RNA Form 4: Sarah Boyce Exercises Options, Sells 25,000 Shares Under 10b5-1
Rhea-AI Filing Summary
Sarah Boyce, President and CEO and a director of Avidity Biosciences, Inc. (RNA), exercised options and sold shares on 08/28/2025 under a previously adopted Rule 10b5-1 trading plan. The reporting person exercised a stock option to acquire 25,000 shares at an exercise price of $1.24 and contemporaneously sold 25,000 shares at a weighted-average sales price of $49.388 per share (sales ranged $49.23–$49.52). The filings show direct beneficial ownership of common stock decreased from 330,871 shares before the sale to 305,871 shares after the sale. The option award exercised was fully vested and exercisable as of the transaction date, and Table II reports 25,000 underlying shares from the exercised option and a total of 1,072,015 derivative securities beneficially owned following the transaction as reported on the form. The trades were effected pursuant to a 10b5-1 plan adopted August 15, 2024.
Positive
- Trade executed under a Rule 10b5-1 plan, indicating pre-established trading intentions
- Option award fully vested and exercisable at time of exercise
- Filing discloses weighted-average sale price and price range, improving transparency
Negative
- Insider sold 25,000 shares, reducing direct beneficial ownership from 330,871 to 305,871 shares
- Material monetization by the CEO could be viewed negatively by some investors despite plan use
Insights
TL;DR: Routine insider exercise and sale under a documented 10b5-1 plan; no governance red flags apparent from the filing.

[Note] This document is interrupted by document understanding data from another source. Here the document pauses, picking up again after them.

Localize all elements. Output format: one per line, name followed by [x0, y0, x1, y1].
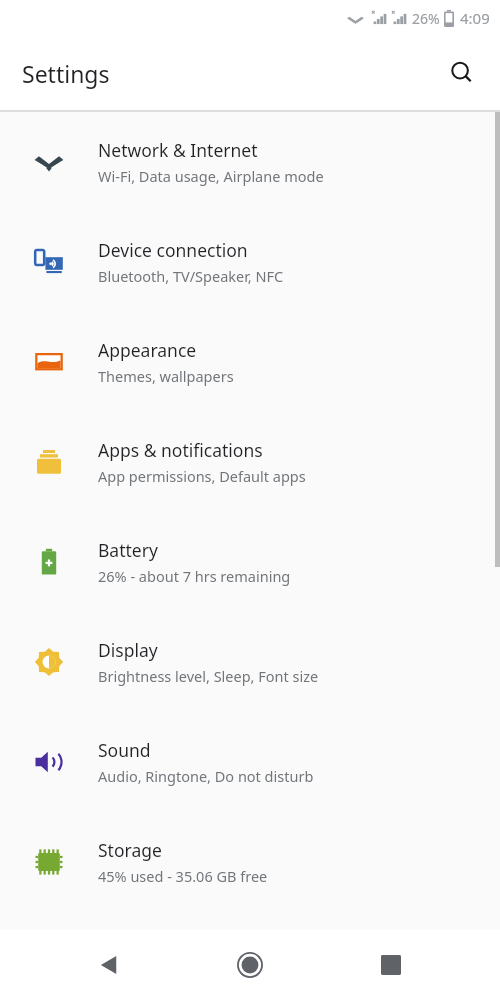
- staticText: Apps & notifications: [98, 438, 263, 462]
- staticText: Wi-Fi, Data usage, Airplane mode: [98, 166, 324, 186]
- button[interactable]: Recent apps: [360, 934, 422, 996]
- button[interactable]: Storage: [0, 812, 500, 912]
- staticText: Device connection: [98, 238, 248, 262]
- button[interactable]: Device connection: [0, 212, 500, 312]
- staticText: App permissions, Default apps: [98, 466, 306, 486]
- button[interactable]: Battery: [0, 512, 500, 612]
- button[interactable]: Appearance: [0, 312, 500, 412]
- button[interactable]: Sound: [0, 712, 500, 812]
- button[interactable]: Search: [438, 49, 486, 97]
- staticText: Bluetooth, TV/Speaker, NFC: [98, 266, 284, 286]
- button[interactable]: Home: [219, 934, 281, 996]
- staticText: 4:09: [460, 8, 490, 28]
- staticText: Storage: [98, 838, 162, 862]
- staticText: 45% used - 35.06 GB free: [98, 866, 268, 886]
- button[interactable]: Apps & notifications: [0, 412, 500, 512]
- staticText: Battery: [98, 538, 158, 562]
- staticText: Appearance: [98, 338, 197, 362]
- button[interactable]: Network & Internet: [0, 112, 500, 212]
- staticText: Audio, Ringtone, Do not disturb: [98, 766, 314, 786]
- staticText: Settings: [22, 58, 110, 89]
- staticText: Network & Internet: [98, 138, 258, 162]
- button[interactable]: Display: [0, 612, 500, 712]
- button[interactable]: Back: [79, 934, 141, 996]
- staticText: Display: [98, 638, 158, 662]
- staticText: 26%: [412, 9, 440, 28]
- staticText: 26% - about 7 hrs remaining: [98, 566, 291, 586]
- staticText: Themes, wallpapers: [98, 366, 234, 386]
- staticText: Brightness level, Sleep, Font size: [98, 666, 319, 686]
- staticText: Sound: [98, 738, 151, 762]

The Form 4 shows a standard option exercise and immediate sale of the same number of shares by the CEO/director under a Rule 10b5-1 plan adopted in 2024, which provides an affirmative defense against insider trading allegations when properly implemented. The option was fully vested and exercisable at $1.24, and the sale occurred at a weighted-average price of $49.388, reducing direct holdings by 25,000 shares. From a governance perspective, the filing discloses the plan and dates required; there is no indication of ad hoc, undisclosed trades. Documentation of the plan adoption date and the attorney-in-fact signature further supports procedural compliance.

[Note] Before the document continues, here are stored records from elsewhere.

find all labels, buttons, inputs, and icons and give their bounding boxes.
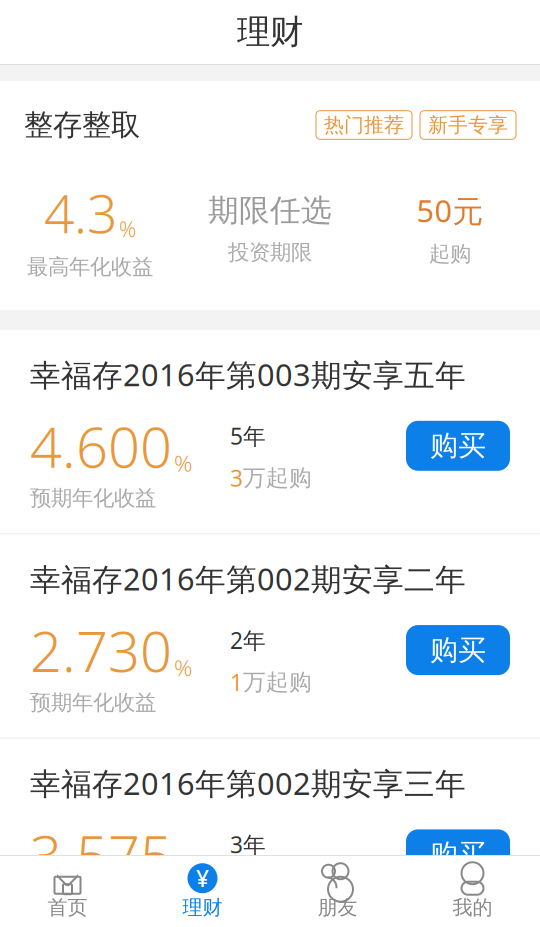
button[interactable]: 购买 xyxy=(406,421,510,471)
staticText: 4.3 xyxy=(44,177,117,248)
button[interactable]: 理财 xyxy=(135,857,270,926)
staticText: 热门推荐 xyxy=(324,113,404,137)
staticText: 理财 xyxy=(182,895,222,920)
staticText: 朋友 xyxy=(318,895,358,920)
staticText: 期限任选 xyxy=(208,192,332,229)
staticText: 幸福存2016年第002期安享三年 xyxy=(30,763,466,803)
staticText: 3年 xyxy=(230,829,266,860)
button[interactable]: 首页 xyxy=(0,857,135,926)
staticText: ¥ xyxy=(196,863,209,893)
staticText: 预期年化收益 xyxy=(30,689,156,716)
staticText: 投资期限 xyxy=(228,239,312,266)
staticText: 预期年化收益 xyxy=(30,894,156,920)
staticText: 2年 xyxy=(230,625,266,655)
button[interactable]: 购买 xyxy=(406,829,510,879)
button[interactable]: 我的 xyxy=(405,857,540,926)
staticText: 5年 xyxy=(230,421,266,451)
staticText: % xyxy=(174,652,192,682)
staticText: 最高年化收益 xyxy=(27,254,153,280)
staticText: 3 xyxy=(230,463,243,493)
staticText: % xyxy=(174,448,192,478)
staticText: 2.730 xyxy=(30,613,172,688)
staticText: 50元 xyxy=(416,190,484,231)
staticText: 3.575 xyxy=(30,817,172,892)
staticText: 万起购 xyxy=(243,464,312,492)
staticText: 购买 xyxy=(430,837,486,872)
button[interactable]: 购买 xyxy=(406,625,510,675)
staticText: 幸福存2016年第003期安享五年 xyxy=(30,354,466,395)
staticText: % xyxy=(119,215,136,243)
staticText: 整存整取 xyxy=(24,107,140,143)
staticText: 起购 xyxy=(429,241,471,267)
staticText: 购买 xyxy=(430,429,486,463)
staticText: 4.600 xyxy=(30,409,172,483)
staticText: 首页 xyxy=(48,895,88,920)
staticText: 新手专享 xyxy=(428,113,508,137)
button[interactable]: 朋友 xyxy=(270,857,405,926)
staticText: % xyxy=(174,857,192,887)
staticText: 购买 xyxy=(430,633,486,667)
staticText: 幸福存2016年第002期安享二年 xyxy=(30,558,466,599)
staticText: 我的 xyxy=(452,895,492,920)
staticText: 1 xyxy=(230,667,243,697)
staticText: 预期年化收益 xyxy=(30,485,156,511)
button[interactable]: 热门推荐 xyxy=(316,111,412,139)
button[interactable]: 新手专享 xyxy=(420,111,516,139)
staticText: 理财 xyxy=(237,12,303,52)
staticText: 万起购 xyxy=(243,668,312,696)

TL;DR: Insider monetized a portion of equity via exercise and sale; transaction size is modest relative to total reported ownership.

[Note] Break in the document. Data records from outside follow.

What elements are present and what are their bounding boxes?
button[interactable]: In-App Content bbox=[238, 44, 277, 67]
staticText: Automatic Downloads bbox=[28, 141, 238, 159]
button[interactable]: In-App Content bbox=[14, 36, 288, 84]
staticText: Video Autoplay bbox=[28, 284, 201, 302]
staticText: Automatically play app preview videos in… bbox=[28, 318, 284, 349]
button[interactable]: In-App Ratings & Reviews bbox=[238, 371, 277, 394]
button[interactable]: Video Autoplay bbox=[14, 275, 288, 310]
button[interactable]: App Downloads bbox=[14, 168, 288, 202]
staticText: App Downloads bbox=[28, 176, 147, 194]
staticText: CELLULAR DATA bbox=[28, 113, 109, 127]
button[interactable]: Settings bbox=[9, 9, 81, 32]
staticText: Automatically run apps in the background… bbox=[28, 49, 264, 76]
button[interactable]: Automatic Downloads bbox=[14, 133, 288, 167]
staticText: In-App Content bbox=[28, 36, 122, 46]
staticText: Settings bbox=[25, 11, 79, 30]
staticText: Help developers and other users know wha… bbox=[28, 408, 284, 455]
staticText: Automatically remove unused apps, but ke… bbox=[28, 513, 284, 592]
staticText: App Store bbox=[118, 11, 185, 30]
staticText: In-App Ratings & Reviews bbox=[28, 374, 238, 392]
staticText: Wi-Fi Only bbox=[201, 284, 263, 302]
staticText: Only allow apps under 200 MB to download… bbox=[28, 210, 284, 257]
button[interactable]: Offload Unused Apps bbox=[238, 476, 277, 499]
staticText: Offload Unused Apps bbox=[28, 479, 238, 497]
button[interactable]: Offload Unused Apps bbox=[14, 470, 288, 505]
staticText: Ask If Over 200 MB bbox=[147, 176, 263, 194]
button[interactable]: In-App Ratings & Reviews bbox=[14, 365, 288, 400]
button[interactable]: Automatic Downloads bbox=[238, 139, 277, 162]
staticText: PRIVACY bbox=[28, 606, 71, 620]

The reporting shows an exercise at $1.24 and sale at a ~49.39 price, realizing substantial per-share spread on 25,000 shares. Direct common shares declined from 330,871 to 305,871 after the sale. The form also reports 1,072,015 derivative securities beneficially owned following the transaction, which may reflect outstanding option/award positions; the filing states the exercised option is fully vested. This is a standard liquidity event by an executive rather than a signal of undisclosed material change in company fundamentals, as it was executed via a pre-established 10b5-1 plan.